Justice  /  Argument

Toward an Environmental History of American Prisons

Like many facets of the American past, mass incarceration looks different if we consider it through the lens of environmental history.
Xamreb/Wikimedia

On a warm night in June 1845, two inmates recently escaped from the newly opened Clinton State Prison in Dannemora, New York lay still in a bug-infested swamp not eight hundred feet from the prison wall, contemplating their next move. After absconding from the penitentiary earlier that day, the duo spent hours in hopeless pursuit of freedom a few miles north in Canada. To their dismay, the men discovered the rugged, undeveloped environment surrounding the prison—high in the northeast corner of the Adirondack Mountains—posed a formidable challenge to even the most experienced backcountry explorer. Disoriented by thick underbrush, dense forests, biting insects, and mountains as far as the eye could see, the prisoners ascended and then unwittingly descended nearby Dannemora Mountain, completing a circular route that landed them back within sight of the roughhewn, wooden stockade by nightfall.
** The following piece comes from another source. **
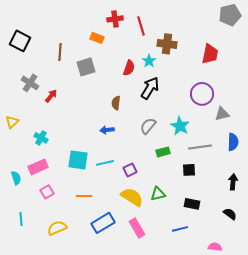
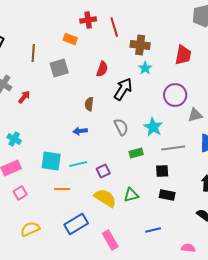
cyan star: (149, 61) -> (145, 68), moved
gray semicircle: (148, 126) -> (121, 127), turned 114
orange line: (84, 196) -> (62, 189), moved
black rectangle: (192, 204) -> (167, 195), moved
pink rectangle: (137, 228) -> (110, 240), moved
Determined to remain free, the inmates embarked the next morning on a road bearing east toward Plattsburgh, with Lake Champlain visible in the distance. Having concealed their identities long enough to enjoy breakfast at the cabin of a local widow, the prisoners continued their journey, only to be interrupted by the sounds of gunshots and barking dogs. Dashing into the woods, officers shot and apprehended one of the men, while the remaining fugitive spent a second night in the wilderness before surrendering the following day. The failure of Clinton’s first escapees both helped to expose flaws in prison security and, more importantly for our story, demonstrated the centrality of nonhuman nature to the operation of correctional facilities in New York’s northern forests.
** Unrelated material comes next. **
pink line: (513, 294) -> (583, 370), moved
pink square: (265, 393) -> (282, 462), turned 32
One hundred seventy years later, a pair of prisoners made international headlines after escaping from the same penitentiary—since renamed Clinton Correctional Facility—into an environment that remained as forbidding as it had been nearly two centuries earlier. Equally impressive was the fact that that same environment helped shield the fugitives—Richard Matt and David Sweat—from officers armed with sophisticated surveillance technologies and weapons that searchers back in 1845 could only have dreamt about. While journalists, politicians, and news consumers in June 2015 spent weeks tracking the manhunt, exploring how the inmates escaped, and unearthing official misconduct and corruption behind the prison walls, one of the central players in the history of American prisons—the natural environment—lay hidden, much like Clinton escapees past and present, in plain sight.